In this paper we are interested in determining almost periodicity
for a unique bounded solution of nonlinear hyperbolic equations
with time delay. The initial value problem under investigation is
the following:
\begin{eqnarray}
&u_{xt}(x,t)+a(x,t)u_{x}(x,t)=C(x,t,u(x,[t])) & \label{E} \\
&u(0,t)=u_{0}(t),  \label{C}
\end{eqnarray}
where $a$ and $C$ are defined in the domain $D:(0,l) \times
\mathbb{R} \to \mathbb{R} $, and $[t]$ denotes the greatest
integer function: $[t]=n$ when $n \leq t < n+1$,  for an integer
$n$.  In this case the delay function is piecewise constant. The
existence of a unique bounded solution of problem
(\ref{E})--(\ref{C}) has been discussed earlier [1].

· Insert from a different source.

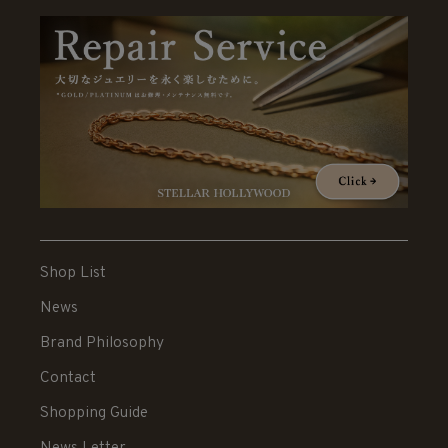
Shop List
News
Brand Philosophy
Contact
Shopping Guide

Equation (\ref{E}) with condition (\ref{C}) under assumption
\[
a(x,t) \geq m > 0 \quad\hbox{in } D
\]
has a unique bounded solution via Volterra integral equation
\begin{equation} \label{e1}
u(x,t)=u_{0}(t)+\int_{0}^{x}\int_{-\infty}^{t}
e^{-\int_{\tau}^{t}a(\xi,\theta)\,d\theta }
C(\xi,\tau,u(\xi,n))\,d\tau\, d\xi
\end{equation}

Let us notice that, in case of periodicity, the period has to be
the same for all the functions involved [2]. This result is based
on the equivalence of (\ref{E})--(\ref{C}) with integral equation
(\ref{e1}), and it can be stated as the following assertion.

\begin{thm}
If $u_{0}(t)$, $a(x,t)$, and $C(x,t,u(x,[t])$ are periodic in $t$
with period $T$, then the unique bounded solution of (\ref{e1})
is also periodic in $t$, with the same period $T$.
\end{thm}

\paragraph{Proof} From (\ref{e1}), one obtains
\[
u(x,t+T)=u_{0}(t+T)+\int_{0}^{x}\int_{-\infty}^{t+T}
e^{-\int_{\tau}^{t+T}a(\xi,\theta)\,d\theta}
C(\xi,\tau,u(\xi,n))\,d\tau\, d\xi .
\]
Making the substitution $\tau = \eta + T$ and taking into account
\[
\int_{\eta+T}^{t+T} a(\xi,\theta)\,d\theta = \int_{\eta+T}^{\eta}
a(\xi,\theta)\,d\theta + \int_{\eta}^{t}a(\xi,\theta)\,d\theta +
\int_{t}^{t+T} a(\xi,\theta)\,d\theta
\]
we have
\[
u(x,t+T)=u_{0}(t)+\int_{0}^{x}\int_{-\infty}^{t}e^{-\int_{\eta}^{t}
a(\xi,\theta)\,d\theta }C(\xi,\eta,u(\xi,n))\,d\eta d\xi=u(x,t)
\]
which proves the periodicity of $u$ in $t$ with period $T$.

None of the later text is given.